閑話四十八 高田佐吉 相良油田と梓姫
梓姫に案内され相良油田に視察に行きます。
天文十七年六月 高田佐吉
川田平兵衛殿との会見は問題なく終えることが出来た。
武家言葉はすぐには馴染めないようで、結局普段どおりの話し方になってしまった。
やはり備後守様からの書状は威力を発揮し、油田の視察も自由にやって良いとの許可を取り付けた。

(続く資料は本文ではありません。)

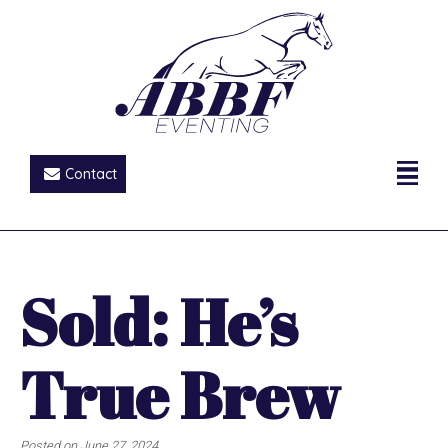
Contact
Sold: He’s
True Brew
Posted on
June 27, 2024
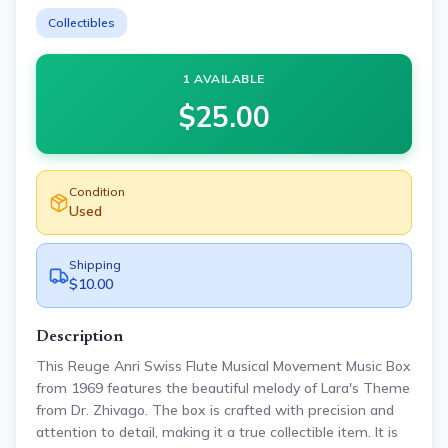
Collectibles
1 AVAILABLE
$
25.00
Condition
Used
Shipping
$10.00
Description
This Reuge Anri Swiss Flute Musical Movement Music Box
from 1969 features the beautiful melody of Lara's Theme
from Dr. Zhivago. The box is crafted with precision and
attention to detail, making it a true collectible item. It is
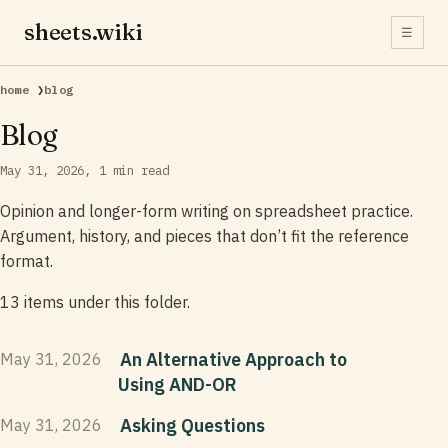
sheets.wiki
☰
home
❯
blog
Blog
May 31, 2026
1 min read
Opinion and longer-form writing on spreadsheet practice.
Argument, history, and pieces that don’t fit the reference
format.
13 items under this folder.
An Alternative Approach to
May 31, 2026
Using AND-OR
Asking Questions
May 31, 2026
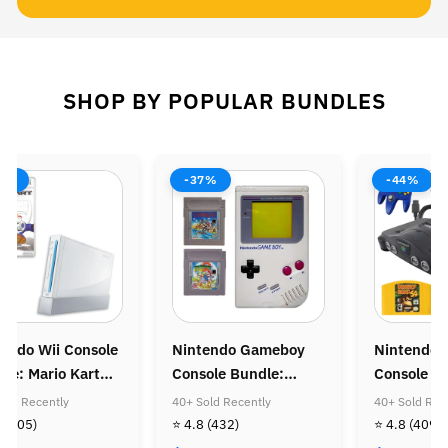
SHOP BY POPULAR BUNDLES
8%
-37%
-44%
endo Wii Console
Nintendo Gameboy
Nintendo 
le: Mario Kart
Console Bundle:
Console B
Super Mario Land &
Donkey Ko
old Recently
40+ Sold Recently
40+ Sold Rec
Super Mario Land
Diddy Kon
8
(505)
⭐ 4.8
(432)
⭐ 4.8
(409)
Golden Coin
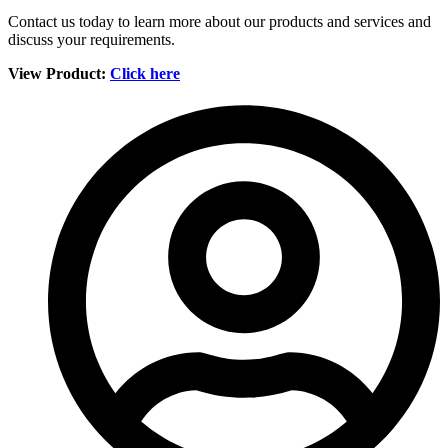
Contact us today to learn more about our products and services and
discuss your requirements.
View Product:
Click here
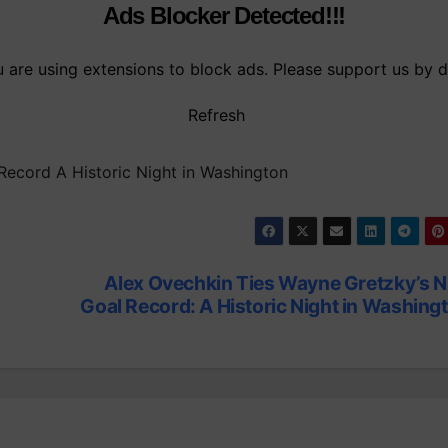
Ads Blocker Detected!!!
are using extensions to block ads. Please support us by d
Refresh
ecord A Historic Night in Washington
Alex Ovechkin Ties Wayne Gretzky’s 
Goal Record: A Historic Night in Washing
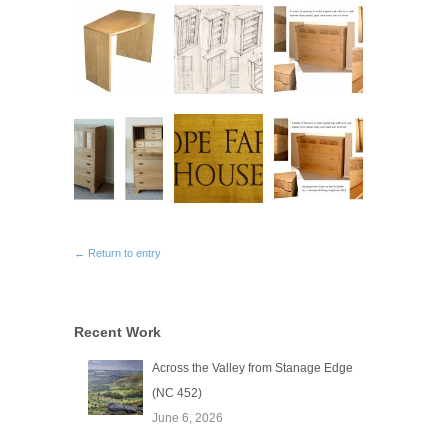
← Return to entry
Recent Work
Across the Valley from Stanage Edge
(NC 452)
June 6, 2026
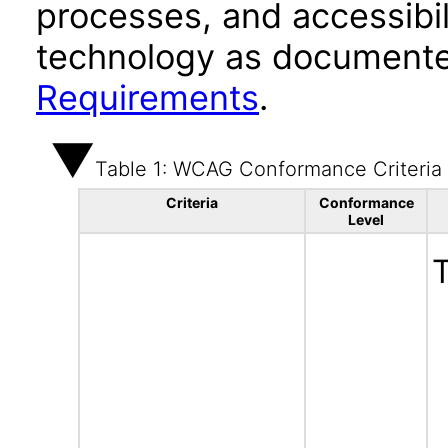
processes, and accessibi
technology as documente
Requirements
.
Table 1: WCAG Conformance Criteria
Criteria
Conformance
Level
T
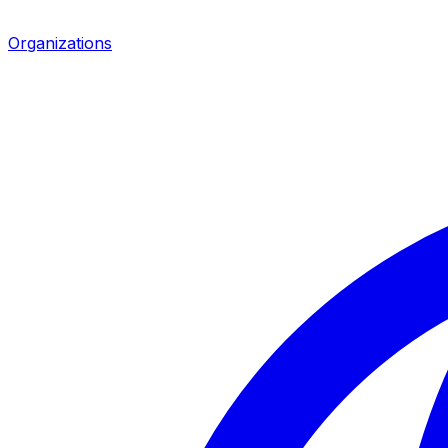
Organizations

しかし、会見のときの平兵衛殿の様子は正直気の毒な程だった。まさかあそこでランプの話が出てくるとは思わなかったのだろう。
だがその後は俺が驚く番だった、まさか会見の場に居なかった平兵衛殿の姫が襖の向こうに居て話を聞いていたとは。
本当なら後で叱責ものの事だろうが、あの場の混乱もあって結果としてはこちらの望み通り丸く収まった。
よもや、その姫から案内役を申し出られるとは思わなかった。
川田殿に備後守様より持たされた土産の品を引き渡すと、中には結構な品が入っていたようで、かなり恐縮されることになった。
その御蔭かはわからないが、馳走になった昼餉はかなり豪華なもので、今度はこちらが恐縮する程だった。
いずれにせよ今回の訪問の為にわざわざ準備してくれたのだろう。
昼餉の後、早速視察に出発する為屋敷の入口に向かうと、噂の姫がお供に同行するらしい数名の武士と待っていた。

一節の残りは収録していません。